Posted Nov 01, 2010 08:30 am CDT
Aug. 7, 2006, was a triumphal day for Michael S. Greco. Just hours be fore ending his term as ABA president, Greco watched the association’s House of Delegates vote unanimously to urge governments at the federal, state and territorial levels to assure that poor people have access to legal counsel at public expense as a matter of right in civil cases “where basic human needs are at stake, such as those involving shelter, sustenance, safety, health or child custody.”
The policy was developed by a task force that Greco, a longtime advocate for improving legal services to the poor, had appointed a year earlier at the start of his term. The policy, Greco said, expresses the principle “that every poor American, like every wealthy American, should have access to a lawyer to protect the fundamental needs of human existence.”
Others have compared the policy’s potential impact to the U.S. Supreme Court’s 1963 ruling in Gideon v. Wainwright that counsel must be provided for indigent defendants who are facing serious criminal charges in state court proceedings.
After that high point, however, efforts to put the policy into effect have sputtered. To date, no state legislature or court has acted to recognize a sweeping right to legal counsel in civil cases where essential needs are at stake.
And in the current recessionary climate, proposals that states commit funding to guarantee counsel in civil cases—even to protect the rights of poor people—are not an easy sell.
But those same recessionary pressures also appear to be widening the gap in the unmet civil legal needs of low-income people. On the basis of poverty rates reported by the U.S. Census Bureau, nearly 57 million Americans—the highest number ever—now qualify for legal assistance programs, estimates the Legal Services Corp., which supports local programs with funding approved by Congress. Other studies estimate that legal aid offices and pro bono efforts by private lawyers meet only about 20 percent of the civil legal needs of poor Americans.

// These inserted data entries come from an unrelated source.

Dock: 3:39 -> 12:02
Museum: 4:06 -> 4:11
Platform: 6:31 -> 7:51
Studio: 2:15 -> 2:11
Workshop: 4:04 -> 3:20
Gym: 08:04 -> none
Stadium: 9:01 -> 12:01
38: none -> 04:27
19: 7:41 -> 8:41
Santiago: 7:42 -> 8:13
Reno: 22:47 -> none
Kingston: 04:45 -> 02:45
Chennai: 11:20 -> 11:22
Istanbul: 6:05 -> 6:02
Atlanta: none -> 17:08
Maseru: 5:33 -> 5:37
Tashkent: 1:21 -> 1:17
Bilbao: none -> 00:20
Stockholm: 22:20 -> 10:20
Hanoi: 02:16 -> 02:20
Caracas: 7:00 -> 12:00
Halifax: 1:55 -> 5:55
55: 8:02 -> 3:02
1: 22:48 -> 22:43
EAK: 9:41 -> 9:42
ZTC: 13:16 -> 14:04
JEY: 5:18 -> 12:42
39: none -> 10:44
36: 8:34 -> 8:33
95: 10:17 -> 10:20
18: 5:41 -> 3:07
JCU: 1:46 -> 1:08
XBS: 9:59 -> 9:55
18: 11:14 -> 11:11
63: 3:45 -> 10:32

Despite the challenging current environment—or perhaps because of it—some real movement has begun toward implementing the “civil Gideon” principle that low-income citizens are entitled to publicly funded legal counsel in civil cases where vital needs are at stake. At least 14 states have begun to look at how programs might be implemented.
And in August, the ABA House of Delegates adopted two measures that together provide a road map for creating programs that would make state-funded legal counsel available to qualifying low-income people.
Under the ABA Model Access Act (PDF) adopted by the House, legislation would create a state access board to administer a public fund to support legal services, and coordinate efforts with existing legal aid organizations and pro bono programs. The act also defines the “basic human needs” and income levels that would qualify individuals for publicly funded legal services. Meanwhile, the ABA Basic Prinicples of a Right to Counsel in Civil Legal Proceedings (PDF) identify key elements that should be incorporated into programs in this area.
Both measures were drafted by the ABA Working Group on Civil Right to Counsel chaired by Greco, a partner at K&L Gates in Boston. The primary sponsors in the House were the Section of Litigation and the Standing Committee on Legal Aid and Indigent Defendants.
The ABA measures are an important contribution to the growing discussion about civil Gideon, says Debra Gardner, legal director at the Public Justice Center in Baltimore, who also serves as coordinator of the National Coalition for a Civil Right to Counsel. The model act, for example, “is utilitarian in an extremely helpful way,” she says. In 1963, she notes, “there was chaos at the state level on how to implement Gideon.”
Greco says there was no point in putting off action on the issue. “Some people during the past year were urging us to wait,” he says. “But why delay, and for how long?”